=== MATERIAL TO PROCESS ===

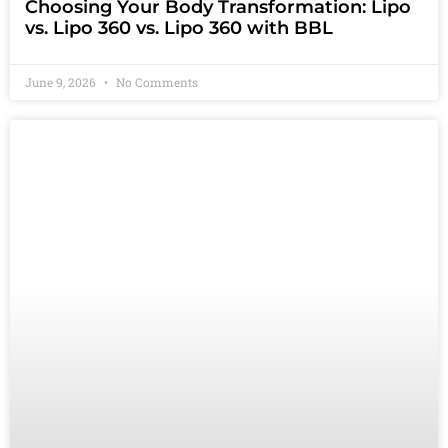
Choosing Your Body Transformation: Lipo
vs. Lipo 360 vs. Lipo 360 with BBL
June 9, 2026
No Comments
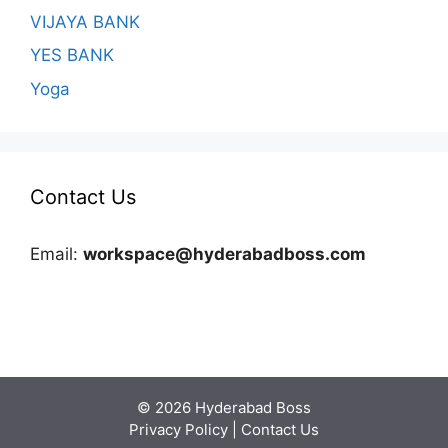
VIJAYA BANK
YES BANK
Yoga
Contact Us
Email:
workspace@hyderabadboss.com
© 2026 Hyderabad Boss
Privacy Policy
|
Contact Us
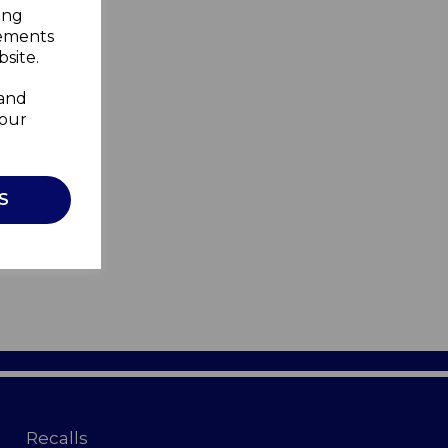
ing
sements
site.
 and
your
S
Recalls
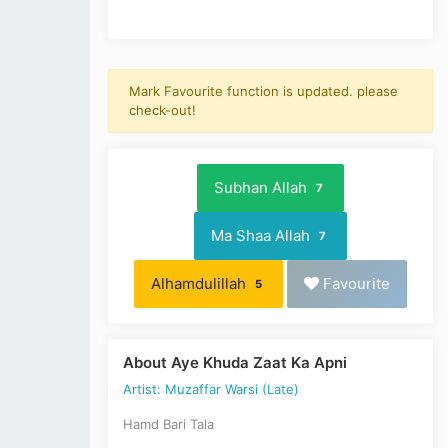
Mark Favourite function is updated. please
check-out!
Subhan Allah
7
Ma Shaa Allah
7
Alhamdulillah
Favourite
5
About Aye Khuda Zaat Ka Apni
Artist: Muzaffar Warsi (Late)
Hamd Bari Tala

===

THE TASK: The output is to be the material in full and unaltered, with pictures omitted.

EXERCISE RESULT:
Choosing Your Body Transformation: Lipo
vs. Lipo 360 vs. Lipo 360 with BBL
June 9, 2026
No Comments
VIJAYA BANK
YES BANK
Yoga
Contact Us
Email:
workspace@hyderabadboss.com
© 2026 Hyderabad Boss
Privacy Policy
|
Contact Us
ing
sements
site.
 and
your
S
Recalls
Mark Favourite function is updated. please
check-out!
Subhan Allah
7
Ma Shaa Allah
7
Alhamdulillah
Favourite
5
About Aye Khuda Zaat Ka Apni
Artist: Muzaffar Warsi (Late)
Hamd Bari Tala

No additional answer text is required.